This GitHub Action runs Checkov against an Infrastructure-as-Code repository. Checkov performs static security analysis of Terraform & CloudFormation Infrastructure code .
on: [push]
jobs:
checkov-job:
runs-on: ubuntu-latest
name: checkov-action
steps:
- name: Checkout repo
uses: actions/checkout@master
- name: Run Checkov action
id: checkov
uses: bridgecrewio/checkov-action@master
with:
directory: example/
file: example/tfplan.json # optional: provide the path for resource to be scanned. This will override the directory if both are provided.

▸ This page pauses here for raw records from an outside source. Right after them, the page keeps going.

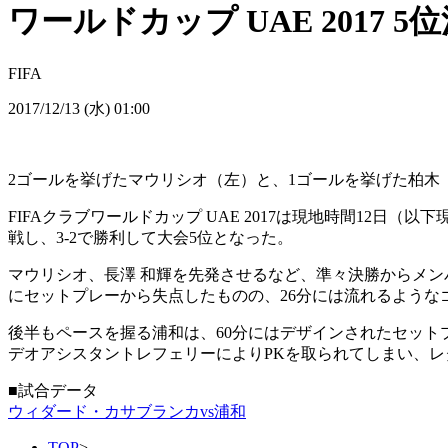
ワールドカップ UAE 2017 5
FIFA
2017/12/13 (水) 01:00
2ゴールを挙げたマウリシオ（左）と、1ゴールを挙げた柏木
FIFAクラブワールドカップ UAE 2017は現地時間12
戦し、3-2で勝利して大会5位となった。
マウリシオ、長澤 和輝を先発させるなど、準々決勝からメン
にセットプレーから失点したものの、26分には流れるような
後半もペースを握る浦和は、60分にはデザインされたセット
デオアシスタントレフェリーによりPKを取られてしまい、レ
■試合データ
ウィダード・カサブランカvs浦和
TOP
>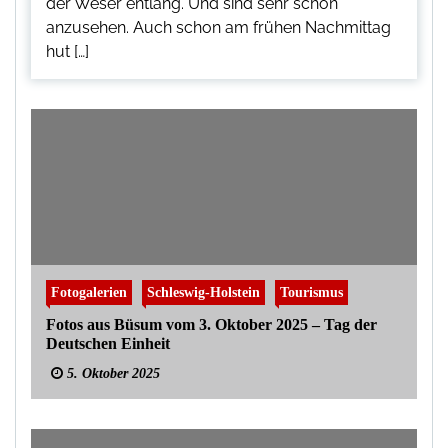
der Weser entlang. Und sind sehr schön
anzusehen. Auch schon am frühen Nachmittag
hut […]
Fotogalerien
Schleswig-Holstein
Tourismus
Fotos aus Büsum vom 3. Oktober 2025 – Tag der
Deutschen Einheit
5. Oktober 2025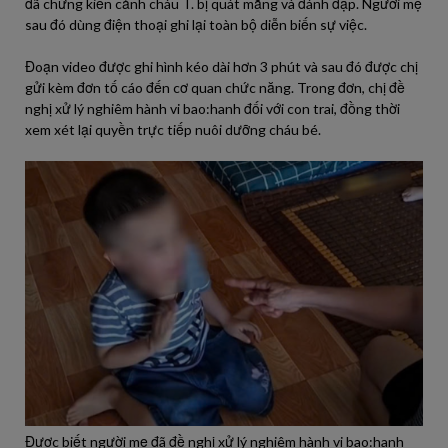
đã chứng kiến cảnh cháu T. bị quát mắng và đánh đập. Người mẹ
sau đó dùng điện thoại ghi lại toàn bộ diễn biến sự việc.
Đoạn video được ghi hình kéo dài hơn 3 phút và sau đó được chị
gửi kèm đơn tố cáo đến cơ quan chức năng. Trong đơn, chị đề
nghị xử lý nghiêm hành vi bao:hanh đối với con trai, đồng thời
xem xét lại quyền trực tiếp nuôi dưỡng cháu bé.
Được biết người mẹ đã đề nghị xử lý nghiêm hành vi bao:hanh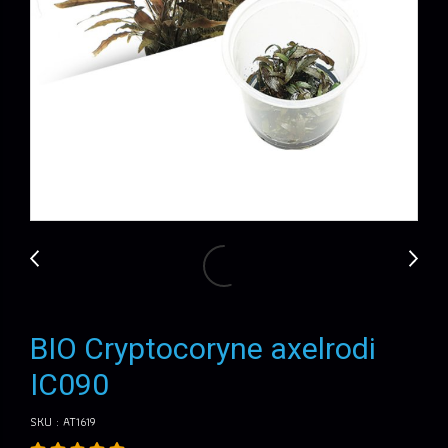
BIO Cryptocoryne axelrodi
IC090
SKU : AT1619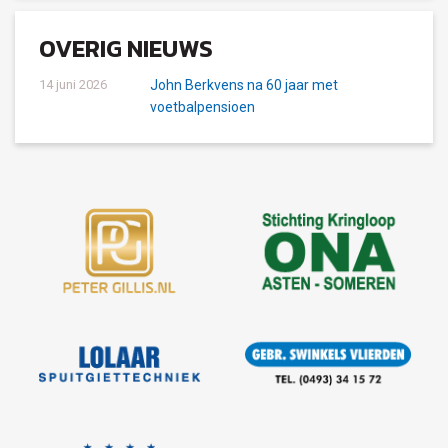
OVERIG NIEUWS
14 juni 2026
John Berkvens na 60 jaar met
voetbalpensioen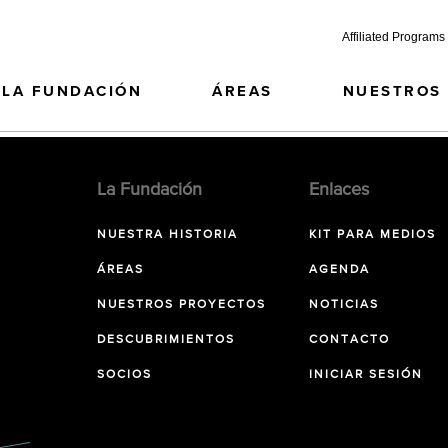
Affiliated Programs
LA FUNDACIÓN
ÁREAS
NUESTROS
La Fundación
Enlaces
NUESTRA HISTORIA
KIT PARA MEDIOS
ÁREAS
AGENDA
NUESTROS PROYECTOS
NOTICIAS
DESCUBRIMIENTOS
CONTACTO
SOCIOS
INICIAR SESIÓN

check: CKV_AWS_1 # optional: run only a specific check_id. can be comma separated list
skip_check: CKV_AWS_2 # optional: skip a specific check_id. can be comma separated list
quiet: true # optional: display only failed checks
soft_fail: true # optional: do not return an error code if there are failed checks
framework: terraform # optional: run only on a specific infrastructure {cloudformation,terraform,kubernetes,all}
output_format: sarif # optional: the output format, one of: cli, json, junitxml, github_failed_only, or sarif. Default: sarif
download_external_modules: true # optional: download external terraform modules from public git repositories and terraform registry
log_level: DEBUG # optional: set log level. Default WARNING
config_file: path/this_file
baseline: cloudformation/.checkov.baseline # optional: Path to a generated baseline file. Will only report results not in the baseline.
container_user: 1000 # optional: Define what UID and / or what GID to run the container under to prevent permission issues
Note that this example uses the latest version (master
) but you could also use a static version (e.g. v3
).
Also, the check ids specified for '--check' and '--skip-check' must be mutually exclusive.